- **TASK**
Each line in the entries below that holds the word "cookies" belongs in the answer.

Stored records
▶
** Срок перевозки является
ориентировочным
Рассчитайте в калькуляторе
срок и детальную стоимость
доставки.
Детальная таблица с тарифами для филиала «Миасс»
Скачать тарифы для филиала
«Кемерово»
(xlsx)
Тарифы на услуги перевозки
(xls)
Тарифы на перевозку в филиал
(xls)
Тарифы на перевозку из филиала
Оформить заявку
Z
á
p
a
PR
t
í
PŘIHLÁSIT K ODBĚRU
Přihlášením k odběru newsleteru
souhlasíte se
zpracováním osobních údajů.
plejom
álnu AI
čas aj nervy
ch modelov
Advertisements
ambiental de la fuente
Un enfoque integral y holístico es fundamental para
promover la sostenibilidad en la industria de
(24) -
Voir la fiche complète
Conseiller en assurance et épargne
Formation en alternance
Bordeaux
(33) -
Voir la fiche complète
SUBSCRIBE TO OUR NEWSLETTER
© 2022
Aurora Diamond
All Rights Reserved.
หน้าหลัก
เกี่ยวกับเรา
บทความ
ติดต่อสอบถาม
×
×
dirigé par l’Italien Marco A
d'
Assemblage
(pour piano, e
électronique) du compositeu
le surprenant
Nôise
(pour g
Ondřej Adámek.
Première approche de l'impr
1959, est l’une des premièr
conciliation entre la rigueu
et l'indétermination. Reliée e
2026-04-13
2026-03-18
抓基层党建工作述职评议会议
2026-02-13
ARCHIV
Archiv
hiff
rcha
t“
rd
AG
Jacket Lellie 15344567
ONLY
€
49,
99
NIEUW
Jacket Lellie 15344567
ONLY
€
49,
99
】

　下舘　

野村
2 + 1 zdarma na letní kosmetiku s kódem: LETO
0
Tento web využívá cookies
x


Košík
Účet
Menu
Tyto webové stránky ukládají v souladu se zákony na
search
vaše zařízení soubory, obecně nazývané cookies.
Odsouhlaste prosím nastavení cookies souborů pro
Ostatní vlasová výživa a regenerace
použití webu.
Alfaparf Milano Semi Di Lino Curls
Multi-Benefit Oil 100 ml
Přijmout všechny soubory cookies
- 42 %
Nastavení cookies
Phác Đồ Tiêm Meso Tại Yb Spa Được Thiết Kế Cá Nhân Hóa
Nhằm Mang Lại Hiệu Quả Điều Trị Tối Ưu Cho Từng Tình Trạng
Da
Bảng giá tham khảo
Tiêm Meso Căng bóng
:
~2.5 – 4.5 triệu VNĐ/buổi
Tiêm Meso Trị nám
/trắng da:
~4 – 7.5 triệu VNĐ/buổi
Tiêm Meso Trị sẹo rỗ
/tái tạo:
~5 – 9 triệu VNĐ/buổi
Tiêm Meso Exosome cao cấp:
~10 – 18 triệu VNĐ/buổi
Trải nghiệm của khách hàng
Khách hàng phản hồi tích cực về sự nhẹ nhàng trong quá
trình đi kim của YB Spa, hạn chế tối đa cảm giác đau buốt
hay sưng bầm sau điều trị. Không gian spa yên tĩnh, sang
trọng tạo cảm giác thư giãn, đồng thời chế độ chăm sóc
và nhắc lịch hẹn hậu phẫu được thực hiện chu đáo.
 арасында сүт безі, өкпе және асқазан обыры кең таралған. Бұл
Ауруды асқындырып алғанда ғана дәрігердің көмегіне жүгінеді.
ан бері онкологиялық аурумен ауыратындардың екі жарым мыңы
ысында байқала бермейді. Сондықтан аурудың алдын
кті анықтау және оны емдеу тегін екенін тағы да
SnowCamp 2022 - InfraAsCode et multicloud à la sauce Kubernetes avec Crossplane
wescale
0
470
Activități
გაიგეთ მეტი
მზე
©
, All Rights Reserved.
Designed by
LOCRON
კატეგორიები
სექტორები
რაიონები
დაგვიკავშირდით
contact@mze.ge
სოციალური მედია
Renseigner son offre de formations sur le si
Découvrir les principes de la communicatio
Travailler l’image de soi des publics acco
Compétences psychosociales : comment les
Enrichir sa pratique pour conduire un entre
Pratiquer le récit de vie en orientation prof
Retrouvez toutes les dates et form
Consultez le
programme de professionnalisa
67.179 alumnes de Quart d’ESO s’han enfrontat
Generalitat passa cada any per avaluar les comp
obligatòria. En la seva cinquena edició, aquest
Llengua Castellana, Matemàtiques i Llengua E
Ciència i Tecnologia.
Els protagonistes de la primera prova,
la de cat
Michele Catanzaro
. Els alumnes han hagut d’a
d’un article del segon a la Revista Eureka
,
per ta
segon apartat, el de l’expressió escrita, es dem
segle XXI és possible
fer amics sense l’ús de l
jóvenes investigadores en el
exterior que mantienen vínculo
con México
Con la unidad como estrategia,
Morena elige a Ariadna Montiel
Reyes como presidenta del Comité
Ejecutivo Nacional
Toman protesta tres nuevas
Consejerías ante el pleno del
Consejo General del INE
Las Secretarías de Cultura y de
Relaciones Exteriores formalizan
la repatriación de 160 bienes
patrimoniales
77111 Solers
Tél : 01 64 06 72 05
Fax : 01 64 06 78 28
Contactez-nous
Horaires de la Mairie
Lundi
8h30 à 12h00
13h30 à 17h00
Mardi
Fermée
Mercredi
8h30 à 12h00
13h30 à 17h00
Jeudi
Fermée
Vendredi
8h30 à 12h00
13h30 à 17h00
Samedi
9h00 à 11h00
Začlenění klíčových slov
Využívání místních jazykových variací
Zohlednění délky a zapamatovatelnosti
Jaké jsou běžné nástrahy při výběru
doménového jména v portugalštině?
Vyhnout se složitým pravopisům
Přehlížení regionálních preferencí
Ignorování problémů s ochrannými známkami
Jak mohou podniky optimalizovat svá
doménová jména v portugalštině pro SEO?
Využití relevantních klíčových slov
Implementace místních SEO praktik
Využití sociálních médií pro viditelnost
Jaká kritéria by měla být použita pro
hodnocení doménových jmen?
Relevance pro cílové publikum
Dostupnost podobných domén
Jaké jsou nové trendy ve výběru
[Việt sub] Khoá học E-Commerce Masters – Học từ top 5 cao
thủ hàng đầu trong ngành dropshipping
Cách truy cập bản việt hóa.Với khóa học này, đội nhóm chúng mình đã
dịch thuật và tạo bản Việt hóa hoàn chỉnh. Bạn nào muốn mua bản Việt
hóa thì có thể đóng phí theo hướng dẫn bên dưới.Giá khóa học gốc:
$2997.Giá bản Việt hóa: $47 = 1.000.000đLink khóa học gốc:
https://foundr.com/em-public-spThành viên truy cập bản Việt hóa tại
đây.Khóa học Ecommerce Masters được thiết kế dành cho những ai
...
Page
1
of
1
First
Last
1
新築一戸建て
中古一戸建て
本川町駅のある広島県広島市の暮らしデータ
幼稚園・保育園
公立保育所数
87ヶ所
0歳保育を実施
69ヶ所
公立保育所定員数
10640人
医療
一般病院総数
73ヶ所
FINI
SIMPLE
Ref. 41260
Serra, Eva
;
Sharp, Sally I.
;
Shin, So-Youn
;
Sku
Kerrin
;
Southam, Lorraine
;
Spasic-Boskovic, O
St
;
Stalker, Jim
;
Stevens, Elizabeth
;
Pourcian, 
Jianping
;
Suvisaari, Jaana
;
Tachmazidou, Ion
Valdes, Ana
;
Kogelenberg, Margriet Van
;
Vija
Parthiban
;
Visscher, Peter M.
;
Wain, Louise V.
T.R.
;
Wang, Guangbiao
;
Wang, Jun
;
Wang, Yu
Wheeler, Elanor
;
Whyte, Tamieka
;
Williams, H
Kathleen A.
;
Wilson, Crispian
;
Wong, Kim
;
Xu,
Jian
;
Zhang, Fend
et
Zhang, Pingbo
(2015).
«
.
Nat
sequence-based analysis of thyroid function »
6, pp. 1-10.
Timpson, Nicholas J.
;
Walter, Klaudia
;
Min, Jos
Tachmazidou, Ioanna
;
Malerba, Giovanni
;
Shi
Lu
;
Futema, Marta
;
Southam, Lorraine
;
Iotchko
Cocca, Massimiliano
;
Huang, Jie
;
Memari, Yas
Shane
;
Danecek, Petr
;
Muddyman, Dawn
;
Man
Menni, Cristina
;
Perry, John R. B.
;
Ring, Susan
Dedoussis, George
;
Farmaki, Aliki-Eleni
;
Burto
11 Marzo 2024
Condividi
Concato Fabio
◀
- **ANSWER SPACE**
Tento web využívá cookies
vaše zařízení soubory, obecně nazývané cookies.
Odsouhlaste prosím nastavení cookies souborů pro
Přijmout všechny soubory cookies
Nastavení cookies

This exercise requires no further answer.